La deuxième ville la plus peuplée d’Australie mérite bien plus d’une journée pour pouvoir en apprécier toutes les saveurs. Mais heureusement, notre visite allait être optimisée par nos deux guides touristiques éclairés, Andréa et Pierre, qui allait mettre à profit ces quelques heures pour nous permettre de sillonner la ville et voir l’essentiel.
Nous nous éloignons de la baie de Port Philip par le tram n°16 qui nous rapproche du centre ville. Juste assez près pour pouvoir apprécier la vue extérieure de ses buildings. Leur taille est plus modeste que celle des bâtiments de Sydney, ce qui rend la ville plus humaine, moins oppressante. Classée plusieurs fois première au classement des villes les plus faciles à vivre au monde, on comprendra au fur et à mesure de notre visite que ces distinctions étaient amplement méritées.
Notre premier arrêt se fera au Melbourne Arts Center et son mur de verre sur lequel ruisselle une pellicule d’eau. Il s’y tenait une exposition sur la famille Bugatti, dont on apprendra qu’elle n’était pas prodigieuse que dans ses créations automobiles. Le mur de l’entrée fut une véritable attraction pour les appareils photos. Mais l’heure tournait et il nous restait tellement à voir que l’on a repris la route.
La capitale de l’Etat de Victoria suit les aléas du climat océanique, et l’on dit ici que l’on peut avoir les quatre saisons en une seule journée. Il a fait un froid de canard lundi, quand nous sommes descendus de l’avion. Hier, le temps était assez changeant et les températures tièdes. Aujourd’hui, il fait un temps magnifique et la chaleur accompagne notre la visite.
Nous traversons la Yarra River par le pont de Saint Kilda Road, duquel nous pouvons apprécier la carte postale des buildings mêlés à la gare Flinders Street Station et son style victorien. Son entre est une bouche aux passages incessants de voyageurs. Juste au dessus de leur tête se trouvent les pendules indiquant le départ des prochains trains qui la traversent.

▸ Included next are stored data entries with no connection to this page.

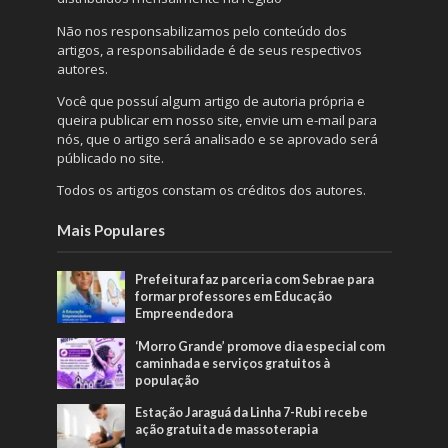
Não nos responsabilizamos pelo conteúdo dos
artigos, a responsabilidade é de seus respectivos
autores.
Você que possuí algum artigo de autoria própria e
queira publicar em nosso site, envie um e-mail para
nós, que o artigo será analisado e se aprovado será
públicado no site.
Todos os artigos constam os créditos dos autores.
Mais Populares
Prefeitura faz parceria com Sebrae para
formar professores em Educação
Empreendedora
‘Morro Grande’ promove dia especial com
caminhada e serviços gratuitos à
população
Estação Jaraguá da Linha 7-Rubi recebe
ação gratuita de massoterapia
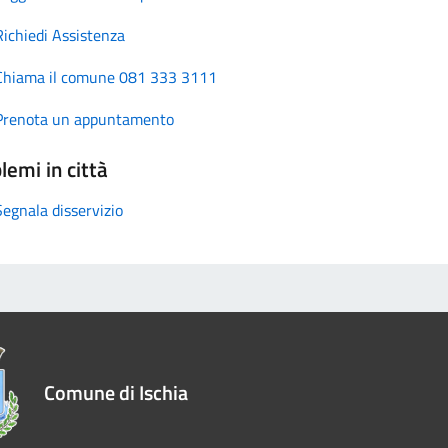
Richiedi Assistenza
Chiama il comune 081 333 3111
Prenota un appuntamento
lemi in città
Segnala disservizio
Comune di Ischia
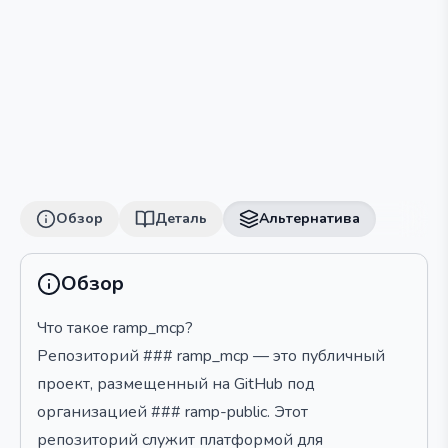
Обзор
Деталь
Альтернатива
Обзор
Что такое ramp_mcp?
Репозиторий ### ramp_mcp — это публичный
проект, размещенный на GitHub под
организацией ### ramp-public. Этот
репозиторий служит платформой для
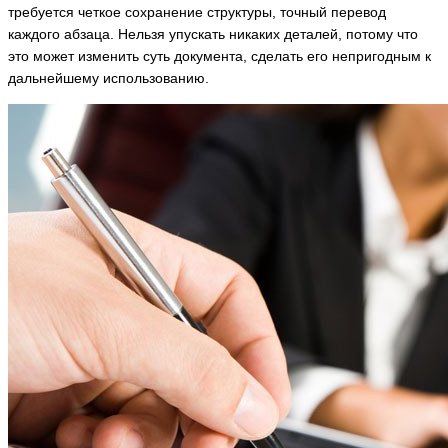
требуется четкое сохранение структуры, точный перевод
каждого абзаца. Нельзя упускать никаких деталей, потому что
это может изменить суть документа, сделать его непригодным к
дальнейшему использованию.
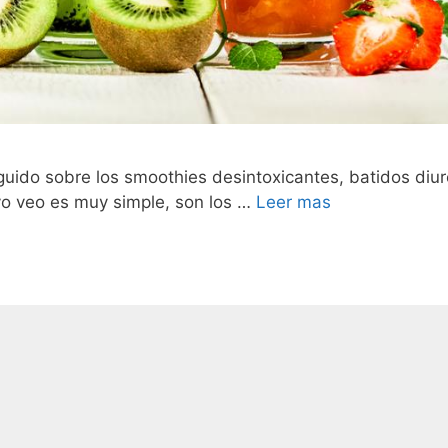
do sobre los smoothies desintoxicantes, batidos diur
yo veo es muy simple, son los …
Leer mas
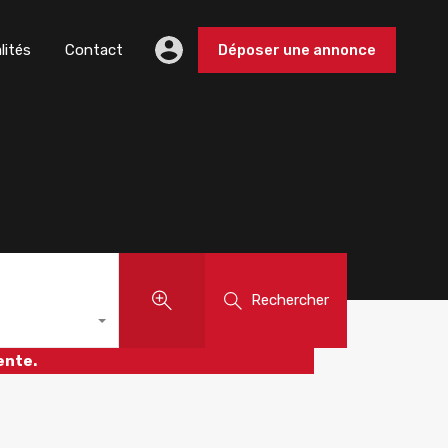
lités
Contact
Déposer une annonce
Rechercher
ente.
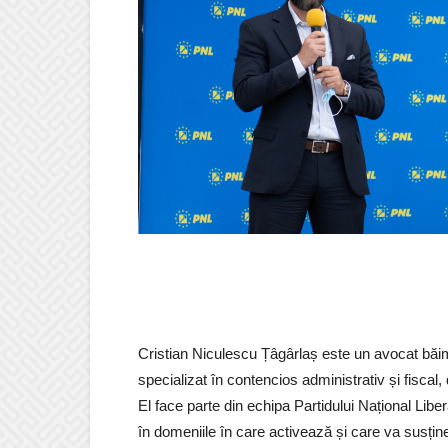
Cristian Niculescu Țâgârlaș este un avocat băim
specializat în contencios administrativ și fiscal,
El face parte din echipa Partidului Național Li
în domeniile în care activează și care va susțin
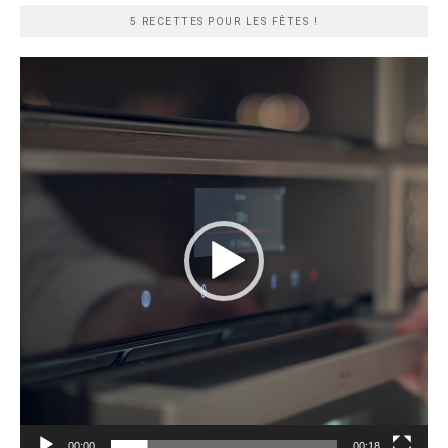
5 RECETTES POUR LES FÊTES !
Lecteur
vidéo
00:00
00:18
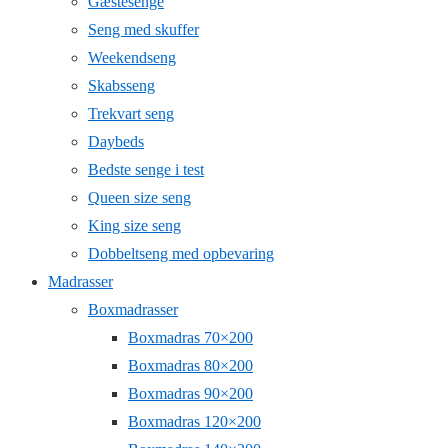
Gæstesenge
Seng med skuffer
Weekendseng
Skabsseng
Trekvart seng
Daybeds
Bedste senge i test
Queen size seng
King size seng
Dobbeltseng med opbevaring
Madrasser
Boxmadrasser
Boxmadras 70×200
Boxmadras 80×200
Boxmadras 90×200
Boxmadras 120×200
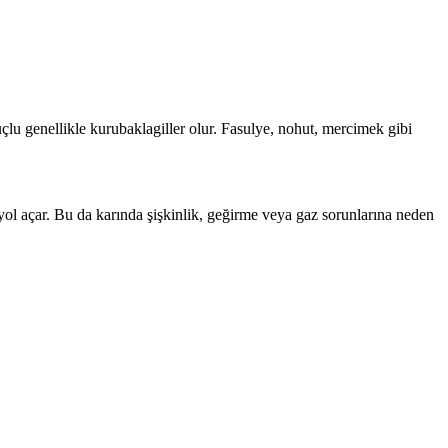
uçlu genellikle kurubaklagiller olur. Fasulye, nohut, mercimek gibi
 yol açar. Bu da karında şişkinlik, geğirme veya gaz sorunlarına neden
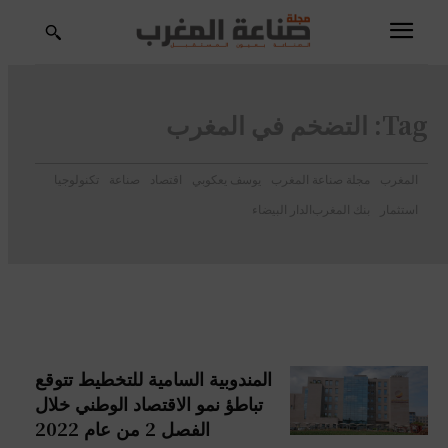
Tag:
التضخم في المغرب
المغرب
مجلة صناعة المغرب
يوسف يعكوبي
اقتصاد
صناعة
تكنولوجيا
استثمار
بنك المغرب
الدار البيضاء
المندوبية السامية للتخطيط تتوقع
تباطؤ نمو الاقتصاد الوطني خلال
الفصل 2 من عام 2022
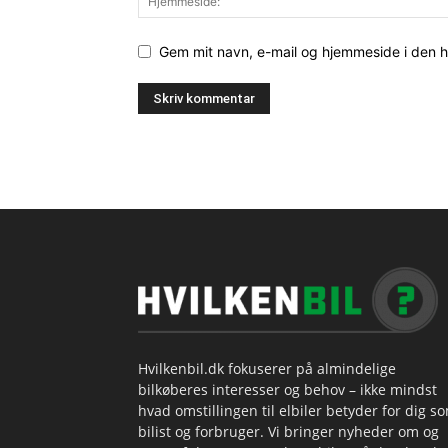
Gem mit navn, e-mail og hjemmeside i den 
Hvilkenbil.dk fokuserer på almindelige
bilkøberes interesser og behov – ikke mindst
hvad omstillingen til elbiler betyder for dig s
bilist og forbruger. Vi bringer nyheder om og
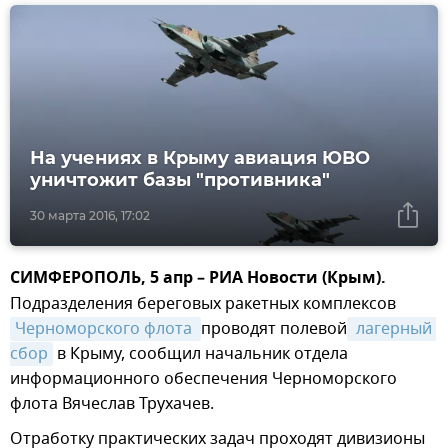
На учениях в Крыму авиация ЮВО
уничтожит базы "противника"
30 марта 2016, 17:02
СИМФЕРОПОЛЬ, 5 апр – РИА Новости (Крым).
Подразделения береговых ракетных комплексов
Черноморского флота 
проводят полевой
 лагерный 
сбор
в Крыму, сообщил начальник отдела
информационного обеспечения Черноморского
флота Вячеслав Трухачев.
Отработку практических задач проходят дивизионы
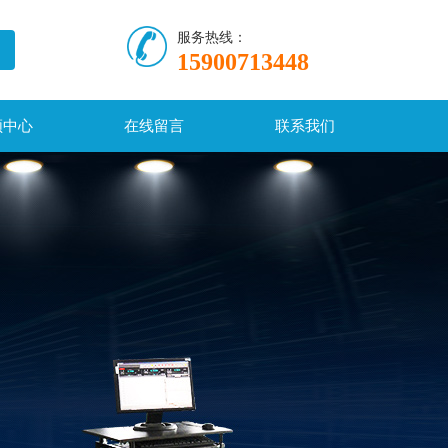
服务热线：
15900713448
频中心
在线留言
联系我们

Nous entrons dans la ville, en appréciant que la taille des bâtiments ne nous plonge pas dans une obscurité urbaine comme c’est le cas lorsqu’on se faufile au milieu des gratte-ciels d’une mégalopole. L’architecture est contrastée, entre le victorien d’une part et le contemporain de l’autre. Mais les deux arrivent à cohabiter, le premier apaisant le côté froid et rigide du second.
Les axes de la ville sont tous recouverts des longueurs de câbles superposés aux rails des trams. Une toile qui s’étend dans les airs et qui parasitent la vision des hauteurs. Mais les véhicules qui s’en servent, tantôt modernes et profilés, tantôt authentiques aux allures boisées, participent à part entière au charme de Melbourne.

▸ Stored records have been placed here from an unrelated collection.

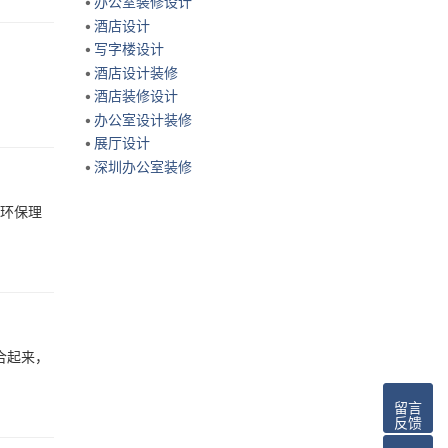
办公室装修设计
酒店设计
写字楼设计
酒店设计装修
酒店装修设计
办公室设计装修
展厅设计
深圳办公室装修
碳环保理
合起来，
留言
反馈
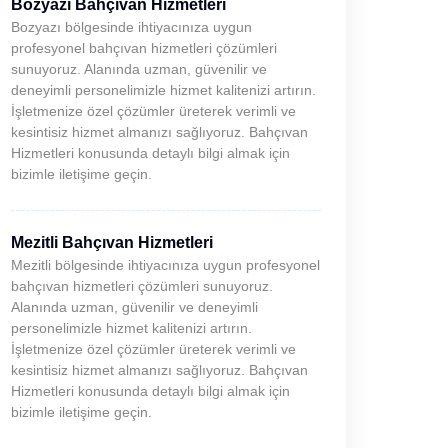
Bozyazı Bahçıvan Hizmetleri
Bozyazı bölgesinde ihtiyacınıza uygun
profesyonel bahçıvan hizmetleri çözümleri
sunuyoruz. Alanında uzman, güvenilir ve
deneyimli personelimizle hizmet kalitenizi artırın.
İşletmenize özel çözümler üreterek verimli ve
kesintisiz hizmet almanızı sağlıyoruz. Bahçıvan
Hizmetleri konusunda detaylı bilgi almak için
bizimle iletişime geçin.
Mezitli Bahçıvan Hizmetleri
Mezitli bölgesinde ihtiyacınıza uygun profesyonel
bahçıvan hizmetleri çözümleri sunuyoruz.
Alanında uzman, güvenilir ve deneyimli
personelimizle hizmet kalitenizi artırın.
İşletmenize özel çözümler üreterek verimli ve
kesintisiz hizmet almanızı sağlıyoruz. Bahçıvan
Hizmetleri konusunda detaylı bilgi almak için
bizimle iletişime geçin.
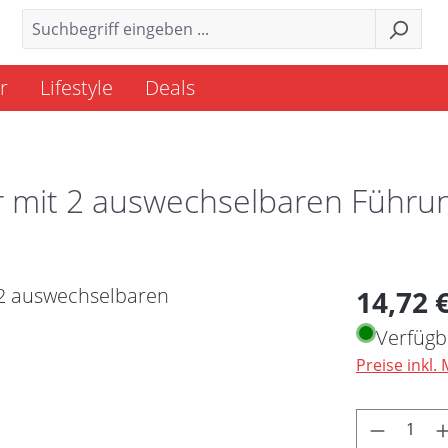
r
Lifestyle
Deals
er mit 2 auswechselbaren Führu
Regulärer 
14,72 
Verfügb
Preise inkl.
Produkt 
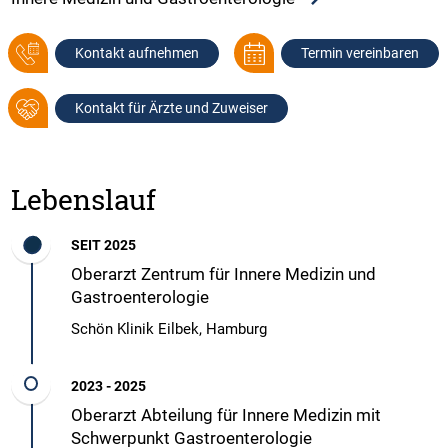
Kontakt aufnehmen
Termin vereinbaren
Kontakt für Ärzte und Zuweiser
Lebenslauf
SEIT 2025
Oberarzt Zentrum für Innere Medizin und
Gastroenterologie
Schön Klinik Eilbek, Hamburg
2023 - 2025
Oberarzt Abteilung für Innere Medizin mit
Schwerpunkt Gastroenterologie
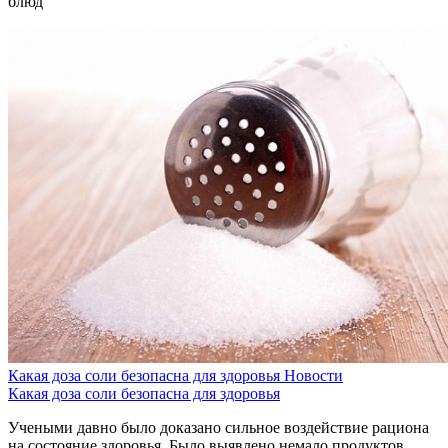
блюд
Какая доза соли безопасна для здоровья
Новости
Какая доза соли безопасна для здоровья
Учеными давно было доказано сильное воздействие рациона
на состояние здоровья. Было выявлено немало продуктов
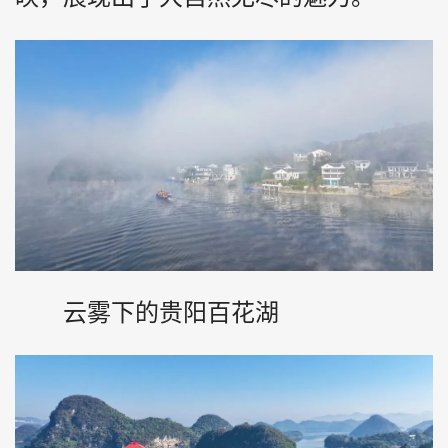
云雾下的贵阳百花湖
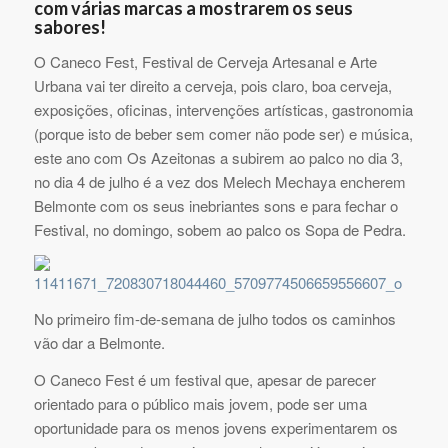
com várias marcas a mostrarem os seus
sabores!
O Caneco Fest, Festival de Cerveja Artesanal e Arte
Urbana vai ter direito a cerveja, pois claro, boa cerveja,
exposições, oficinas, intervenções artísticas, gastronomia
(porque isto de beber sem comer não pode ser) e música,
este ano com Os Azeitonas a subirem ao palco no dia 3,
no dia 4 de julho é a vez dos Melech Mechaya encherem
Belmonte com os seus inebriantes sons e para fechar o
Festival, no domingo, sobem ao palco os Sopa de Pedra.
No primeiro fim-de-semana de julho todos os caminhos
vão dar a Belmonte.
O Caneco Fest é um festival que, apesar de parecer
orientado para o público mais jovem, pode ser uma
oportunidade para os menos jovens experimentarem os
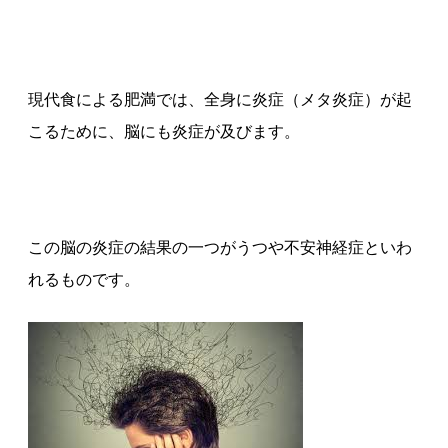
現代食による肥満では、全身に炎症（メタ炎症）が起
こるために、脳にも炎症が及びます。
この脳の炎症の結果の一つがうつや不安神経症といわ
れるものです。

La visite se poursuivra par de la verdure, par les Royal Botanic Gardens. Ceux de Melbourne souffrent davantage de la sécheresse que ceux de Sydney. Les étendues de pelouses prennent des teintes orangées, le niveau d’eau des lacs perde de la hauteur. Mais les parcs n’en perdent pas pour autant leur intérêt et la vie y est toujours aussi diversifiée.
Pour clôturer la visite, nous passerons au mémorial Shrine of Rememberance, érigé à la mémoire des soldats du Victoria ayant combattu lors de la première guerre mondiale, et servant depuis à la mémoire de ceux ayant perdu la vie dans les conflits où l’Australie est intervenue.

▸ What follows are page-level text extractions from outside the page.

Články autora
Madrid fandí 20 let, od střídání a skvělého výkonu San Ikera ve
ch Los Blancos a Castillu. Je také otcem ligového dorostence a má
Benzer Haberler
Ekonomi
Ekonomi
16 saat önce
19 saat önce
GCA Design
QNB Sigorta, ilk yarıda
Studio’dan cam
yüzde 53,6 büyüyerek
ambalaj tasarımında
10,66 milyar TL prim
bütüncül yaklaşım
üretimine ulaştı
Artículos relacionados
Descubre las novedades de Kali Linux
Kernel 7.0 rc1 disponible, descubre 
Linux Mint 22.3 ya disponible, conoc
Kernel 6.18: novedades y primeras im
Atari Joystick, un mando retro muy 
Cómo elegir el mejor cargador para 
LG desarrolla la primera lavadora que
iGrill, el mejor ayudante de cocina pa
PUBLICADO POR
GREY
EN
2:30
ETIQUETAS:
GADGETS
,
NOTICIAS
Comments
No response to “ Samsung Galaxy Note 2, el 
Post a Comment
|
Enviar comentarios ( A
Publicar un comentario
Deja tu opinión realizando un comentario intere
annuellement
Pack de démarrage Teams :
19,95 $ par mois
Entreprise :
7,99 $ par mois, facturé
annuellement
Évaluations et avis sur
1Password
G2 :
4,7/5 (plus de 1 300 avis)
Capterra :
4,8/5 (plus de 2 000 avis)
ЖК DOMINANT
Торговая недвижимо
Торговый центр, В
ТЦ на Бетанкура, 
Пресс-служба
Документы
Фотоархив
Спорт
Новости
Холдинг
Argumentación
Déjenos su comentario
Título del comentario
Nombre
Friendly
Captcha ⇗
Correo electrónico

Une fois de retour à Saint Kilda, nous avons voulu remercier nos hôtes pour leur accueil chaleureux et leur hospitalité. Nous sommes allés faire quelques courses et Estelle a préparé un délicieux repas, baptisé Red Curry Boobs Chicken : poulet au lait de coco accompagné de riz et de légumes sautés. Pierre et Andréa ont apporté les bouteilles de vin et les bières. Colm, Edel et Sue étaient aux anges. Je pense que nous avons été à la réputation des aptitudes gastronomiques françaises. Et notre séjour s’est terminé de la meilleure des manières possibles.